··· Entries supplied

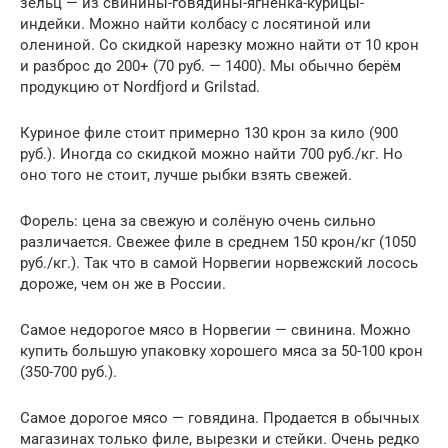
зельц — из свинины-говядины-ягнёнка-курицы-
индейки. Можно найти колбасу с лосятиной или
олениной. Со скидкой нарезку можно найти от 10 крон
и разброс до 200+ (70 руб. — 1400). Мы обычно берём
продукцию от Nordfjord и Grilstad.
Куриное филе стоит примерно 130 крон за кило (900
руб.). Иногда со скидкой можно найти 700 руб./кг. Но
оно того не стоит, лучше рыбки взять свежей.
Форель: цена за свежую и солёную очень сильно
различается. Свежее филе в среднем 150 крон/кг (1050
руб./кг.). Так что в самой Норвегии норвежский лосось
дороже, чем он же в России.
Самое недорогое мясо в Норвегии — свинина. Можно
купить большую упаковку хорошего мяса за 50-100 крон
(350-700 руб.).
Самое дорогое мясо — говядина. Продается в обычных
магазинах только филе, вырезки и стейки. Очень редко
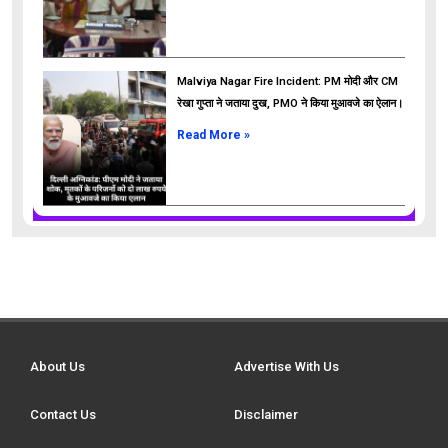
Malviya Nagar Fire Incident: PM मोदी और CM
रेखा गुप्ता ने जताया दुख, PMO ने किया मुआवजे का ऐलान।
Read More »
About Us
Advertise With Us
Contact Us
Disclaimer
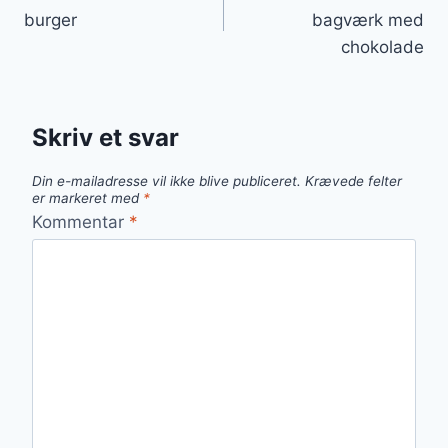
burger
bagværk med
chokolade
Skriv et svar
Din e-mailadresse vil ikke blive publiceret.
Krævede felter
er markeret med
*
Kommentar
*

······

Aim of the task:
Write out the whole of the data exactly; the pictures stay out.

Result of this exercise:
зельц — из свинины-говядины-ягнёнка-курицы-
индейки. Можно найти колбасу с лосятиной или
олениной. Со скидкой нарезку можно найти от 10 крон
и разброс до 200+ (70 руб. — 1400). Мы обычно берём
продукцию от Nordfjord и Grilstad.
Куриное филе стоит примерно 130 крон за кило (900
руб.). Иногда со скидкой можно найти 700 руб./кг. Но
оно того не стоит, лучше рыбки взять свежей.
Форель: цена за свежую и солёную очень сильно
различается. Свежее филе в среднем 150 крон/кг (1050
руб./кг.). Так что в самой Норвегии норвежский лосось
дороже, чем он же в России.
Самое недорогое мясо в Норвегии — свинина. Можно
купить большую упаковку хорошего мяса за 50-100 крон
(350-700 руб.).
Самое дорогое мясо — говядина. Продается в обычных
магазинах только филе, вырезки и стейки. Очень редко
Malviya Nagar Fire Incident: PM मोदी और CM
रेखा गुप्ता ने जताया दुख, PMO ने किया मुआवजे का ऐलान।
Read More »
About Us
Advertise With Us
Contact Us
Disclaimer
burger
bagværk med
chokolade
Skriv et svar
Din e-mailadresse vil ikke blive publiceret.
Krævede felter
er markeret med
*
Kommentar
*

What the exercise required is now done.